Après l’indépendance, le Ministère de la justice a procédé à une profonde réforme de la législation nationale afin d’y inclure les dispositions des instruments internationaux des droits de l’homme que l’Erythrée a ratifiés, en particulier celles qui portent sur l’ethnicité, l’égalité des sexes, la religion et les mineurs. Convaincu que le racisme et l’intolérance raciale sont étroitement liés et ancrés dans les situations économiques, le Gouvernement s’est assuré que tous les Erythréens puissent participer de manière équitable aux activités économiques du pays. Soulignant que des mesures législatives ne peuvent à elles seules éliminer le racisme, la discrimination raciale et les politiques d’exclusion, l’Erythrée est convaincue qu’il est essentiel que la communauté internationale adopte des mesures collectives appropriées pour décourager la création d’Etats fondés exclusivement sur l’ethnie.

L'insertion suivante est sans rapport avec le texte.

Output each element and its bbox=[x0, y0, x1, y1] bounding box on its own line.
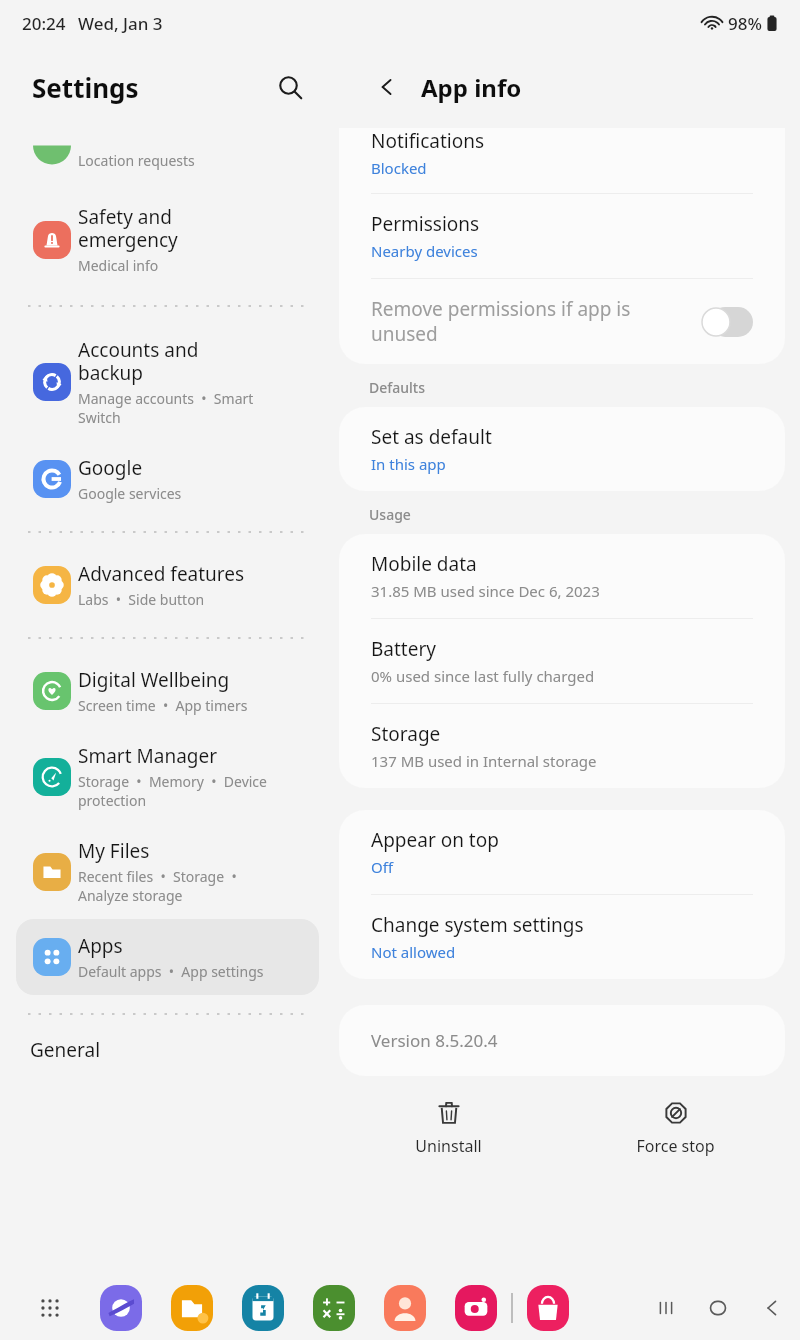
button[interactable]: Storage bbox=[339, 704, 785, 788]
staticText: Notifications bbox=[371, 128, 485, 154]
staticText: Google bbox=[78, 455, 143, 481]
button[interactable]: My Files bbox=[16, 824, 319, 919]
staticText: Smart Manager bbox=[78, 743, 218, 769]
staticText: Battery bbox=[371, 636, 436, 662]
button[interactable]: Safety and emergency bbox=[16, 190, 319, 289]
staticText: Wed, Jan 3 bbox=[78, 12, 163, 35]
button[interactable]: Remove permissions if app is unused bbox=[339, 279, 785, 364]
staticText: Remove permissions if app is unused bbox=[371, 296, 631, 347]
staticText: Accounts and backup bbox=[78, 337, 199, 386]
staticText: Recent files • Storage • Analyze storage bbox=[78, 867, 237, 905]
button[interactable]: Apps bbox=[16, 919, 319, 995]
button[interactable]: Google bbox=[16, 441, 319, 517]
staticText: Set as default bbox=[371, 424, 492, 450]
button[interactable]: Force stop bbox=[562, 1094, 789, 1163]
staticText: 0% used since last fully charged bbox=[371, 666, 595, 686]
staticText: Mobile data bbox=[371, 551, 477, 577]
button[interactable]: Accounts and backup bbox=[16, 323, 319, 441]
staticText: Advanced features bbox=[78, 561, 245, 587]
staticText: Nearby devices bbox=[371, 241, 478, 261]
staticText: Labs • Side button bbox=[78, 590, 205, 609]
staticText: 137 MB used in Internal storage bbox=[371, 751, 597, 771]
button[interactable]: Recents bbox=[640, 1298, 692, 1318]
staticText: Change system settings bbox=[371, 912, 584, 938]
button[interactable]: Change system settings bbox=[339, 895, 785, 979]
staticText: General bbox=[30, 1037, 101, 1063]
staticText: 31.85 MB used since Dec 6, 2023 bbox=[371, 581, 600, 601]
button[interactable]: Search bbox=[267, 64, 313, 110]
button[interactable]: Contacts bbox=[384, 1285, 426, 1331]
button[interactable]: Home bbox=[692, 1297, 744, 1319]
staticText: Off bbox=[371, 857, 394, 877]
button[interactable]: Internet bbox=[100, 1285, 142, 1331]
staticText: Blocked bbox=[371, 158, 427, 178]
staticText: 20:24 bbox=[22, 12, 66, 35]
button[interactable]: Appear on top bbox=[339, 810, 785, 895]
staticText: Force stop bbox=[636, 1135, 715, 1157]
button[interactable]: Mobile data bbox=[339, 534, 785, 619]
button[interactable]: Calculator bbox=[313, 1285, 355, 1331]
staticText: Not allowed bbox=[371, 942, 456, 962]
staticText: Storage bbox=[371, 721, 441, 747]
button[interactable]: Advanced features bbox=[16, 547, 319, 623]
staticText: App info bbox=[421, 71, 522, 104]
staticText: Permissions bbox=[371, 211, 480, 237]
staticText: Google services bbox=[78, 484, 182, 503]
button[interactable]: Digital Wellbeing bbox=[16, 653, 319, 729]
button[interactable]: Permissions bbox=[339, 194, 785, 279]
button[interactable]: Back bbox=[365, 65, 409, 109]
staticText: Safety and emergency bbox=[78, 204, 178, 253]
button[interactable]: Battery bbox=[339, 619, 785, 704]
button[interactable]: Location requests bbox=[26, 128, 309, 170]
button[interactable]: Back bbox=[744, 1297, 800, 1319]
staticText: Appear on top bbox=[371, 827, 499, 853]
staticText: Screen time • App timers bbox=[78, 696, 248, 715]
staticText: Uninstall bbox=[415, 1135, 482, 1157]
staticText: Defaults bbox=[369, 378, 425, 397]
button[interactable]: Smart Manager bbox=[16, 729, 319, 824]
button[interactable]: Camera bbox=[455, 1285, 497, 1331]
staticText: Manage accounts • Smart Switch bbox=[78, 389, 254, 427]
button[interactable]: Uninstall bbox=[335, 1094, 562, 1163]
staticText: Usage bbox=[369, 505, 411, 524]
button[interactable]: Calendar bbox=[242, 1285, 284, 1331]
staticText: Medical info bbox=[78, 256, 159, 275]
button[interactable]: Notifications bbox=[339, 128, 785, 194]
staticText: In this app bbox=[371, 454, 446, 474]
button[interactable]: Galaxy Store bbox=[527, 1285, 569, 1331]
staticText: Location requests bbox=[78, 151, 195, 170]
button[interactable]: My Files bbox=[171, 1285, 213, 1331]
staticText: Version 8.5.20.4 bbox=[371, 1029, 498, 1052]
staticText: Digital Wellbeing bbox=[78, 667, 230, 693]
staticText: Apps bbox=[78, 933, 123, 959]
staticText: Settings bbox=[32, 70, 139, 105]
staticText: Storage • Memory • Device protection bbox=[78, 772, 267, 810]
other: Wi-Fi bbox=[701, 14, 723, 32]
staticText: Default apps • App settings bbox=[78, 962, 264, 981]
other: Battery bbox=[766, 13, 778, 33]
staticText: My Files bbox=[78, 838, 150, 864]
button[interactable]: Set as default bbox=[339, 407, 785, 491]
staticText: 98% bbox=[728, 12, 762, 35]
button[interactable]: Apps list bbox=[0, 1297, 100, 1319]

M. ERNEST N. TJIRIANGE, Ministre de la justice de la Namibie : Les deux précédentes conférences mondiales contre le racisme se sont tenues loin de l’Afrique australe, au moment où les peuples du Zimbabwe, de Namibie et d’Afrique du Sud se battaient contre le colonialisme et l’apartheid. C’est donc tout un symbole de voir cette Conférence se tenir ici en Afrique du Sud après la fin de l’apartheid, système reconnu par les Nations Unies comme un crime contre l’humanité. Cette première Conférence du nouveau millénaire, celui de la Renaissance africaine, doit aboutir à des résultats concrets. Tous les regards sont rivés sur Durban qui doit être le tournant dans la lutte contre le racisme, la discrimination raciale, la xénophobie et l’intolérance.
L’Afrique a payé un lourd tribut au crime raciste le plus odieux de l’histoire, l’esclavage, qui a nié la personne humaine dans sa dignité. Le colonialisme, les guerres de conquête, l’apartheid qui a sévi en Afrique du Sud et en Namibie, sont des éléments clés de l’histoire que cette Conférence ne peut écarter. Tout comme la poursuite de l’exploitation de l’Afrique qui est aujourd’hui pillée de ses ressources et est menacée par les flux d’armes bradées à la fin de la Guerre froide. La Conférence doit souligner la responsabilité de la communauté internationale dans les injustices de l’histoire que constituent l’esclavage, la traite, la colonisation et l’apartheid, et reconnaître les effets durables de ces phénomènes sur le continent africain, encore aujourd’hui à l’aube du 21ème siècle.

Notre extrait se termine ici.